On August 20, 2018, the Ninth Circuit Court of Appeals reversed a lower court’s ruling that digital remastering of pre-1972 sound recordings creates a new sound recording entitled to copyright protection.[1] In so holding, the Ninth Circuit rejected the Defendant radio broadcasters’ claims that, because the pre-1972 sound recordings had been remastered from analog sound recordings into digital formats, they were entitled to federal copyright protection.

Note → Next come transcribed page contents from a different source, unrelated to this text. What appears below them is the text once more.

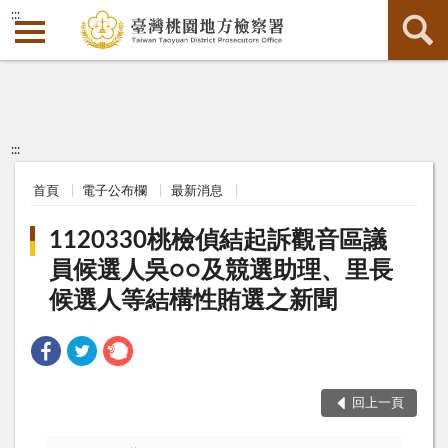
:::
:::
首頁
電子公布欄
最新消息
1120330桃檢偵結起訴觀音區議
員候選人吳○○及競選助理、里長
候選人等結構性賄選之新聞
回上一頁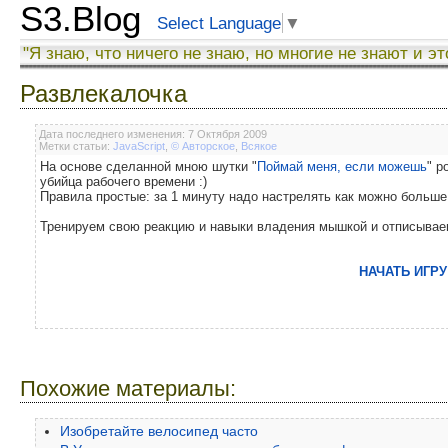
S3.Blog
Select Language
▼
"Я знаю, что ничего не знаю, но многие не знают и эт
Развлекалочка
Дата последнего изменения: 7 Октября 2009
Метки статьи:
JavaScript
,
© Авторское
,
Всякое
На основе сделанной мною шутки "
Поймай меня, если можешь
" р
убийца рабочего времени :)
Правила простые: за 1 минуту надо настрелять как можно больше
Тренируем свою реакцию и навыки владения мышкой и отписываемс
НАЧАТЬ ИГРУ
Похожие материалы:
Изобретайте велосипед часто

The Plaintiffs, a group of record companies that own sound recordings of classic artists such as The Everly Brothers and Al Green, filed a class action lawsuit against CBS Corporation and CBS Radio Inc., alleging that CBS and other radio broadcasters infringed on their exclusive public performance rights under California copyright law by broadcasting their sound recordings.

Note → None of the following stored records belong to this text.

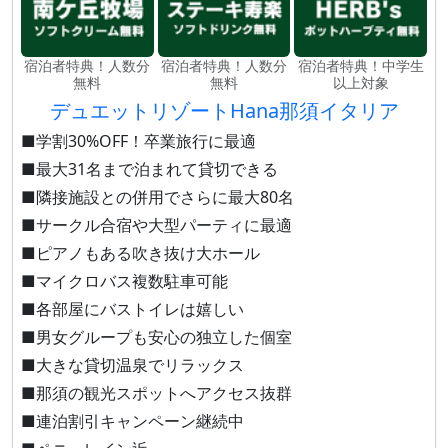
宿泊者特典！人数分
宿泊者特典！人数分
宿泊者特典！中学生
無料
無料
以上対象
デュエットリゾートHana那須イタリア
■学割30%OFF！卒業旅行に最適
■最大31名まで泊まれて貸切できる
■隣接施設との併用でさらに最大80名
■サークル合宿や大型パーティに最適
■ピアノもある吹き抜け大ホール
■マイクロバス複数駐車可能
■各部屋にバストイレは嬉しい
■男女グループも安心の独立した個室
■大きな貸切温泉でリラックス
■那須の観光スポットへアクセス抜群
■連泊割引キャンペーン継続中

The sound recordings that Plaintiffs owned were all recorded prior to 1972. This is important because Congress did not grant federal copyright protection to the specific performance of a song fixed in a medium (i.e., a sound recording) until 1971— and only to those sound recordings created after February 15, 1972.
Thus, sound recordings fixed prior to February 15, 1972 are instead governed by various state laws. The Plaintiffs claim that CBS is liable for infringing on their California state law copyrights for CBS’s performance of 174 of their recordings.
In response, CBS argued that it was entitled to federal copyright protection because it had only broadcast versions of the Plaintiffs’ recordings that had been “remastered” after 1972. The sound recordings had been remastered by sound engineers so as to convert them from analog formats to digital formats, and to improve the overall sound quality and loudness. Plaintiffs contend that this resulted in a change in quality, but not in any substantial difference to the identity or character of the sound recordings such that Defendants should be entitled to federal copyright protection.
So the question becomes: does a sound engineer’s remastering of old recordings to improve sound balance and loudness, but otherwise leaving the recording unchanged, entitle it to federal copyright protection?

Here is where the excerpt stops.